Which kernel function for Watson Nadaraya classifier? I am trying to implement a Watson Nadaraya classifier. There is one thing I didn't understand from the equation:
$${F}(x)=\frac{\sum_{i=1}^n K_h(x-X_i) Y_i}{\sum_{i=1}^nK_h(x-X_i)}$$
What should I use for the kernel K? 
I have a 2-dimensional dataset which has 1000 samples (each sample is like this: [-0.10984628,  5.53485135]). 
What confuses me is, based on my data, the input of the kernel function will be something like this:
K([-0.62978309,  0.10464536])

And what I understand, it'll produce some number instead of an array, therefore I can go ahead and calculate F(x) which will also be a number.
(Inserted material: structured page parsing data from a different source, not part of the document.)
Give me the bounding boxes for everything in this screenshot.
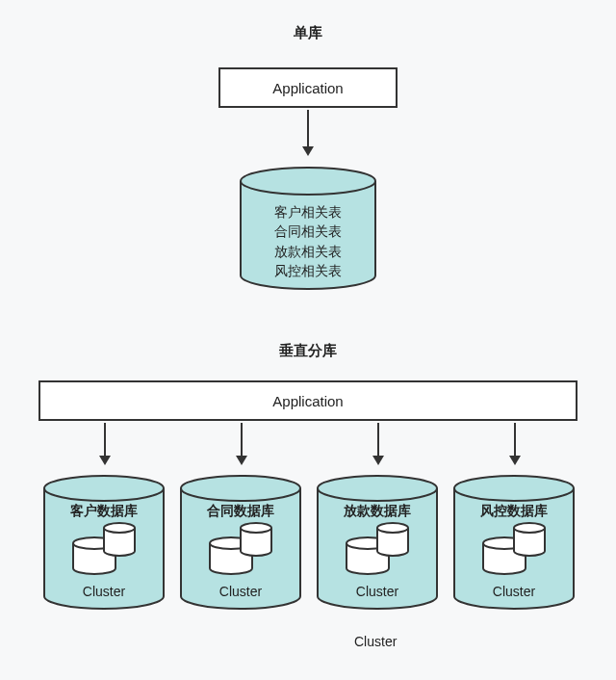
cluster-label: Cluster (179, 584, 302, 599)
svg-point-9 (377, 523, 408, 533)
arrow-db-3 (377, 423, 379, 463)
cluster-label: Cluster (452, 584, 576, 599)
database-single: 客户相关表 合同相关表 放款相关表 风控相关表 (239, 166, 377, 291)
svg-point-12 (514, 523, 545, 533)
svg-point-0 (241, 168, 375, 195)
section-title-vertical: 垂直分库 (0, 342, 616, 360)
database-label: 放款数据库 (316, 503, 439, 520)
arrow-db-1 (104, 423, 106, 463)
database-label: 客户数据库 (42, 503, 166, 520)
table-line: 放款相关表 (239, 242, 377, 261)
arrow-top (307, 110, 309, 154)
svg-point-6 (241, 523, 271, 533)
application-box-bottom: Application (38, 380, 578, 421)
svg-point-7 (318, 476, 437, 501)
table-line: 风控相关表 (239, 261, 377, 280)
section-title-single: 单库 (0, 24, 616, 42)
application-box-top: Application (218, 67, 398, 108)
database-risk: 风控数据库 Cluster (452, 474, 576, 611)
table-line: 客户相关表 (239, 202, 377, 222)
svg-point-1 (44, 476, 164, 501)
database-contract: 合同数据库 Cluster (179, 474, 302, 611)
database-single-tables: 客户相关表 合同相关表 放款相关表 风控相关表 (239, 202, 377, 280)
arrow-db-2 (241, 423, 243, 463)
database-customer: 客户数据库 Cluster (42, 474, 166, 611)
diagram-canvas: 单库 Application 客户相关表 合同相关表 放款相关表 风控相关表 垂… (0, 0, 616, 680)
arrow-db-4 (514, 423, 516, 463)
cluster-label: Cluster (316, 584, 439, 599)
table-line: 合同相关表 (239, 222, 377, 241)
database-loan: 放款数据库 Cluster (316, 474, 439, 611)
cluster-label: Cluster (42, 584, 166, 599)
stray-cluster-label: Cluster (354, 634, 397, 649)
database-label: 风控数据库 (452, 503, 576, 520)
svg-point-4 (181, 476, 300, 501)
database-label: 合同数据库 (179, 503, 302, 520)
svg-point-3 (104, 523, 135, 533)
svg-point-10 (454, 476, 574, 501)
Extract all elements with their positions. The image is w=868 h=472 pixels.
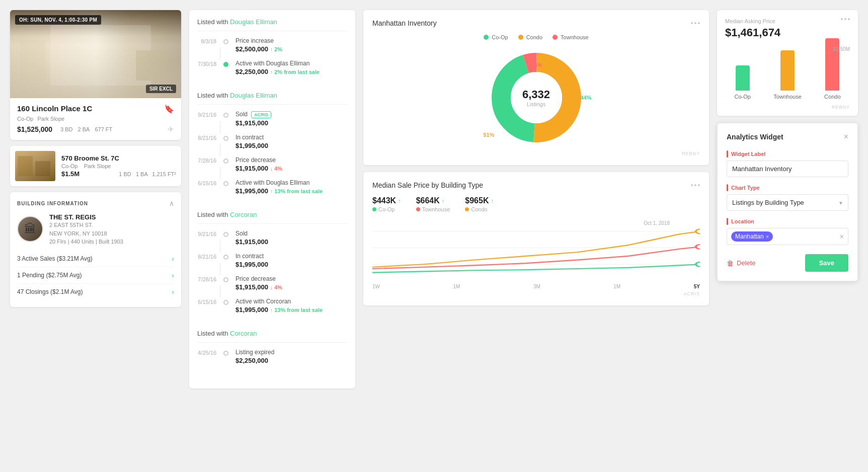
- condo-end-dot: [696, 229, 700, 233]
- location-field-wrapper[interactable]: Manhattan × ×: [727, 228, 848, 245]
- donut-label-5: 5%: [535, 62, 542, 68]
- price-stat-label-condo: Condo: [465, 206, 494, 212]
- property-neighborhood-2: Park Slope: [84, 163, 111, 169]
- widget-location-field: Location Manhattan × ×: [727, 218, 848, 245]
- listing-date: 9/21/16: [197, 111, 216, 118]
- listing-item: 9/21/16 Sold $1,915,000: [197, 230, 347, 253]
- building-stat-row-1[interactable]: 3 Active Sales ($3.21M Avg) ›: [17, 251, 174, 267]
- chart-dot: [841, 18, 843, 20]
- listing-event: Listing expired: [235, 349, 347, 356]
- price-stat-coop: $443K ↑ Co-Op: [372, 196, 401, 212]
- dot-container: [223, 60, 228, 67]
- rebny-tag-donut: REBNY: [372, 151, 700, 156]
- listing-event: Sold ACRIS: [235, 111, 347, 118]
- bar-chart-dots[interactable]: [841, 18, 850, 24]
- listing-date: 8/21/16: [197, 134, 216, 141]
- chart-dot: [844, 18, 846, 20]
- listing-date: 7/28/16: [197, 156, 216, 164]
- listing-item: 7/28/16 Price decrease $1,915,000 ↓ 4%: [197, 275, 347, 298]
- listing-date: 6/15/16: [197, 298, 216, 305]
- property-details-1: 3 BD 2 BA 677 FT: [60, 126, 112, 132]
- listing-timeline-0: 8/3/18 Price increase $2,500,000 ↑ 2% 7/…: [197, 37, 347, 83]
- widget-label-input[interactable]: [727, 161, 848, 177]
- building-address-line1: 2 EAST 55TH ST.: [49, 221, 174, 229]
- line-chart-dots[interactable]: [691, 184, 700, 186]
- building-stat-arrow-3: ›: [172, 288, 174, 296]
- building-stat-row-2[interactable]: 1 Pending ($2.75M Avg) ›: [17, 267, 174, 284]
- bar-group-townhouse: Townhouse: [770, 50, 805, 100]
- x-label-5y[interactable]: 5Y: [694, 284, 700, 289]
- bar-group-coop: Co-Op: [725, 65, 760, 100]
- property-price-row-2: $1.5M 1 BD 1 BA 1,215 FT²: [61, 170, 176, 178]
- widget-close-button[interactable]: ×: [844, 132, 848, 141]
- donut-center-label: Listings: [522, 101, 550, 107]
- widget-header: Analytics Widget ×: [727, 132, 848, 141]
- building-stat-label-2: 1 Pending ($2.75M Avg): [17, 272, 82, 279]
- listing-dot: [223, 159, 228, 164]
- listing-content: Sold $1,915,000: [235, 230, 347, 246]
- chart-dot: [691, 22, 693, 24]
- agent-link-0[interactable]: Douglas Elliman: [230, 18, 277, 26]
- col3-charts: Manhattan Inventory Co-Op Condo: [363, 10, 709, 305]
- listing-event: Price increase: [235, 37, 347, 44]
- listing-price: $1,995,000 ↑ 13% from last sale: [235, 187, 347, 195]
- location-field-clear-icon[interactable]: ×: [840, 232, 844, 241]
- property-details-2: 1 BD 1 BA 1,215 FT²: [119, 171, 176, 177]
- listing-event: In contract: [235, 253, 347, 260]
- dot-container: [223, 298, 228, 305]
- chart-dot: [691, 184, 693, 186]
- save-button[interactable]: Save: [805, 254, 848, 272]
- donut-section: Co-Op Condo Townhouse: [372, 34, 700, 148]
- building-profile: THE ST. REGIS 2 EAST 55TH ST. NEW YORK, …: [17, 213, 174, 245]
- line-chart-header: Median Sale Price by Building Type: [372, 181, 700, 189]
- bar-chart-header: Median Asking Price: [725, 18, 850, 24]
- listing-agent-title-3: Listed with Corcoran: [197, 330, 347, 343]
- chart-dots-menu[interactable]: [691, 22, 700, 24]
- agent-link-1[interactable]: Douglas Elliman: [230, 92, 277, 99]
- building-stat-label-3: 47 Closings ($2.1M Avg): [17, 288, 83, 295]
- legend-label-coop: Co-Op: [492, 34, 508, 40]
- dot-container: [223, 275, 228, 282]
- listing-date: 9/21/16: [197, 230, 216, 237]
- price-change: ↑ 2% from last sale: [270, 69, 320, 75]
- property-title-row-1: 160 Lincoln Place 1C 🔖: [17, 104, 174, 114]
- building-avatar: [17, 216, 43, 242]
- chevron-up-icon[interactable]: ∧: [169, 199, 174, 207]
- price-stat-townhouse: $664K ↑ Townhouse: [416, 196, 450, 212]
- share-icon-1[interactable]: ✈: [168, 125, 174, 134]
- bookmark-icon-1[interactable]: 🔖: [164, 104, 174, 114]
- agent-link-2[interactable]: Corcoran: [230, 211, 257, 218]
- listing-price: $2,500,000 ↑ 2%: [235, 45, 347, 53]
- property-small-info-2: 570 Broome St. 7C Co-Op Park Slope $1.5M…: [61, 154, 176, 178]
- line-chart-svg: [372, 220, 700, 281]
- donut-label-44: 44%: [580, 95, 591, 101]
- legend-dot-condo: [518, 35, 523, 40]
- price-stat-value-condo: $965K ↑: [465, 196, 494, 205]
- coop-line: [372, 264, 700, 272]
- donut-label-51: 51%: [484, 132, 495, 138]
- listing-content: Listing expired $2,250,000: [235, 349, 347, 364]
- location-tag-remove-icon[interactable]: ×: [766, 233, 769, 240]
- listing-group-0: Listed with Douglas Elliman 8/3/18 Price…: [197, 18, 347, 83]
- legend-label-townhouse: Townhouse: [561, 34, 589, 40]
- trash-icon: 🗑: [727, 259, 734, 267]
- listing-content: Price decrease $1,915,000 ↓ 4%: [235, 156, 347, 172]
- donut-chart-title: Manhattan Inventory: [372, 19, 437, 27]
- widget-chart-type-select[interactable]: Listings by Building Type Median Sale Pr…: [727, 194, 848, 211]
- donut-center-number: 6,332: [522, 88, 550, 101]
- up-arrow-condo: ↑: [491, 198, 494, 204]
- listing-event: Active with Douglas Elliman: [235, 60, 347, 67]
- building-stat-row-3[interactable]: 47 Closings ($2.1M Avg) ›: [17, 284, 174, 300]
- analytics-widget-panel: Analytics Widget × Widget Label Chart Ty…: [717, 123, 858, 281]
- condo-line: [372, 231, 700, 267]
- listing-dot: [223, 113, 228, 118]
- listing-agent-title-2: Listed with Corcoran: [197, 211, 347, 224]
- donut-center: 6,332 Listings: [522, 88, 550, 107]
- bar-label-condo: Condo: [824, 94, 840, 100]
- delete-button[interactable]: 🗑 Delete: [727, 259, 756, 267]
- dot-container: [223, 349, 228, 356]
- property-price-row-1: $1,525,000 3 BD 2 BA 677 FT ✈: [17, 125, 174, 134]
- agent-link-3[interactable]: Corcoran: [230, 330, 257, 337]
- listing-dot: [223, 232, 228, 237]
- property-address-1: 160 Lincoln Place 1C: [17, 104, 92, 113]
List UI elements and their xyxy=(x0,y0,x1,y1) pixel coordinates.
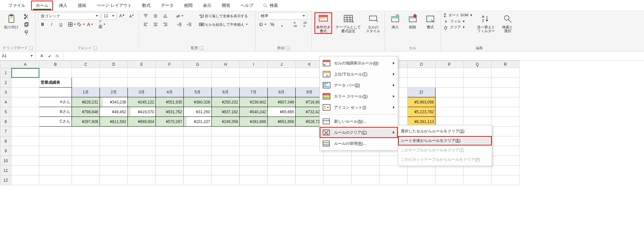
cell[interactable] xyxy=(72,175,100,185)
cell[interactable] xyxy=(156,136,184,146)
cell[interactable] xyxy=(240,68,268,78)
cell[interactable] xyxy=(352,175,380,185)
cell[interactable] xyxy=(11,175,39,185)
font-name-combo[interactable]: 游ゴシック xyxy=(38,12,100,20)
column-header[interactable]: F xyxy=(156,61,184,68)
enter-entry-icon[interactable] xyxy=(47,53,52,59)
cell[interactable] xyxy=(100,127,128,136)
cell[interactable]: ¥628,231 xyxy=(72,97,100,107)
cf-menu-clear[interactable]: ルールのクリア(C)選択したセルからルールをクリア(S)シート全体からルールをク… xyxy=(320,127,398,138)
cell[interactable] xyxy=(100,78,128,88)
cell[interactable] xyxy=(11,156,39,166)
font-dialog-launcher-icon[interactable] xyxy=(93,46,97,50)
cell[interactable] xyxy=(268,127,296,136)
cell[interactable]: Aさん xyxy=(39,97,72,107)
cell[interactable] xyxy=(491,68,519,78)
cell[interactable] xyxy=(128,127,156,136)
fill-button[interactable]: フィル▾ xyxy=(444,19,472,24)
fill-color-button[interactable] xyxy=(77,21,85,28)
cell-styles-button[interactable]: セルの スタイル xyxy=(364,12,382,34)
cell[interactable] xyxy=(128,166,156,175)
cell[interactable]: ¥837,182 xyxy=(212,107,240,117)
copy-button[interactable] xyxy=(22,21,31,28)
sort-filter-button[interactable]: AZ 並べ替えと フィルター xyxy=(476,12,497,34)
percent-style-button[interactable]: % xyxy=(268,21,276,28)
tab-ヘルプ[interactable]: ヘルプ xyxy=(236,1,258,10)
cell[interactable]: ¥551,935 xyxy=(156,97,184,107)
decrease-indent-button[interactable] xyxy=(175,21,184,28)
cell[interactable]: Cさん xyxy=(39,117,72,127)
cell[interactable] xyxy=(491,136,519,146)
cell[interactable] xyxy=(184,136,212,146)
row-header[interactable]: 9 xyxy=(0,146,11,156)
select-all-corner[interactable] xyxy=(0,61,11,68)
cell[interactable] xyxy=(436,175,463,185)
cell[interactable] xyxy=(491,127,519,136)
format-cells-button[interactable]: 書式 xyxy=(423,12,438,30)
cell[interactable] xyxy=(296,156,324,166)
cell[interactable]: ¥297,806 xyxy=(72,117,100,127)
cell[interactable] xyxy=(212,166,240,175)
tab-挿入[interactable]: 挿入 xyxy=(54,1,72,10)
cell[interactable]: ¥811,592 xyxy=(100,117,128,127)
cf-menu-db[interactable]: データ バー(D) xyxy=(320,80,398,91)
cell[interactable]: 営業成績表 xyxy=(39,78,72,88)
tab-ページ レイアウト[interactable]: ページ レイアウト xyxy=(92,1,136,10)
cell[interactable]: ¥343,236 xyxy=(100,97,128,107)
cell[interactable] xyxy=(39,68,72,78)
cell[interactable] xyxy=(72,146,100,156)
cell[interactable] xyxy=(324,175,352,185)
bold-button[interactable]: B xyxy=(38,21,47,28)
cell[interactable] xyxy=(39,166,72,175)
row-header[interactable]: 11 xyxy=(0,166,11,175)
column-header[interactable]: H xyxy=(212,61,240,68)
cell[interactable] xyxy=(72,166,100,175)
clear-sel[interactable]: 選択したセルからルールをクリア(S) xyxy=(398,127,492,136)
tab-数式[interactable]: 数式 xyxy=(138,1,155,10)
cell[interactable] xyxy=(100,136,128,146)
cell[interactable] xyxy=(156,146,184,156)
cell[interactable] xyxy=(128,136,156,146)
column-header[interactable]: A xyxy=(11,61,39,68)
cell[interactable] xyxy=(380,175,408,185)
cell[interactable]: ¥5,963,056 xyxy=(408,97,436,107)
cell[interactable]: 計 xyxy=(408,88,436,97)
cell[interactable] xyxy=(184,127,212,136)
cell[interactable] xyxy=(100,156,128,166)
cell[interactable]: ¥380,328 xyxy=(184,97,212,107)
cell[interactable] xyxy=(11,146,39,156)
cell[interactable] xyxy=(463,88,491,97)
row-header[interactable]: 5 xyxy=(0,107,11,117)
cell[interactable] xyxy=(268,166,296,175)
cell[interactable] xyxy=(11,88,39,97)
row-header[interactable]: 12 xyxy=(0,175,11,185)
number-format-combo[interactable]: 標準 xyxy=(258,12,307,20)
merge-center-button[interactable]: セルを結合して中央揃え xyxy=(197,21,253,28)
align-top-button[interactable] xyxy=(141,12,150,20)
cell[interactable] xyxy=(184,146,212,156)
column-header[interactable]: J xyxy=(268,61,296,68)
column-header[interactable]: C xyxy=(72,61,100,68)
cell[interactable]: 4月 xyxy=(156,88,184,97)
cell[interactable] xyxy=(352,166,380,175)
cell[interactable] xyxy=(296,166,324,175)
cell[interactable] xyxy=(240,146,268,156)
cell[interactable] xyxy=(240,166,268,175)
row-header[interactable]: 2 xyxy=(0,78,11,88)
conditional-format-button[interactable]: 条件付き 書式 xyxy=(315,12,332,34)
cell[interactable] xyxy=(491,146,519,156)
cell[interactable] xyxy=(436,88,463,97)
column-header[interactable]: O xyxy=(408,61,436,68)
cell[interactable] xyxy=(72,156,100,166)
cell[interactable] xyxy=(240,136,268,146)
cell[interactable]: 3月 xyxy=(128,88,156,97)
alignment-dialog-launcher-icon[interactable] xyxy=(199,46,203,50)
cell[interactable]: ¥101,107 xyxy=(184,117,212,127)
cell[interactable] xyxy=(100,146,128,156)
cell[interactable] xyxy=(39,146,72,156)
column-header[interactable]: I xyxy=(240,61,268,68)
cell[interactable] xyxy=(463,97,491,107)
format-as-table-button[interactable]: テーブルとして 書式設定 xyxy=(334,12,362,34)
column-header[interactable]: B xyxy=(39,61,72,68)
cell[interactable] xyxy=(128,146,156,156)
Then I'll check whether it is > or <= than zero. But I couldn't find any kernel that produces a number. So confused.
Edit: I tried to implement my classifier based on the comments, but I got a very low accuracy. I appreciate if someone notices what's wrong with it.
def gauss(x):
        return (1.0 / np.sqrt(2 * np.pi)) * np.exp(- 0.5 * x**2)

def transform(X, h):
        A = []
        for i in X:
                A.append(stats.norm.pdf(i[0],0,h)*stats.norm.pdf(i[1],0,h))
        return A


    N = 100
    # pre-assign some mean and variance
    mean1 = (0,9)
    mean2 = (0,5)
    cov = [[0.3,0.7],[0.7,0.3]]

    # generate a dataset
    dataset1 = np.random.multivariate_normal(mean1,cov,N)
    dataset2 = np.random.multivariate_normal(mean2,cov,N)
    X = np.vstack((dataset1, dataset2))

    # pre-assign labels
    Y1 = [1]*N
    Y2 = [-1]*N
    Y = Y1 + Y2
    # assing a width
    h = 0.5

    #now, transform the data
    X2 = transform(X, h)

    j = 0
    predicted = []

    for i in X2:
            # apply the equation
            fx = sum((gauss(i-X2))*Y)/float(np.sum(gauss(i-X2)))
            # if fx>0, it belongs to class 1
            if fx >0:
                    predicted.append(1)
            else:
                    predicted.append(-1)
            j = j+1

 A: You could take $K_h$ to be the density function for a bi-variate Gaussian distribution, with mean $x$, covariance matrix $hI$, and evaluated at $X_i$...
A: In your example the kernel function takes only one argument: $x-X_i$, so you definitely will not pass 
K([-0.62978309,  0.10464536])

In general kernel always has another argument, $h$ -- the bandwith. You can use @DavidR advice, only for univariate case. Then your kernel function will be:
K <- function(x,h)dnorm(x,mu=0,sd=h)

So for your data the $F$ could be calculated in the following way:
F <- function(x,X,Y,h) {
   kk <- K(x-X,h)
   sum(kk*Y)/sum(kk)
}

You can find  other examples in wikipedia. In this list the assumption is that $K_h(x)=K(x/h).$
Update
If $X$ is two-dimensional, then @DavidR advice applies directly:
K <- function(X,h) {
  dnorm(X[,1],mu=0,sigma=h)*dnorm(X[,2],mu=0,sd=h)
}

here I used the fact that density of multivariate normal with zero mean and covariance matrix $hI$ is just a product of univariate normal densities. Note that I take sd=h, not sd=\sqrt{h} so that formula $K_h(x)=K(x/h)$ holds, so covariance matrix of the normal is actualy $h^2I$ in my code.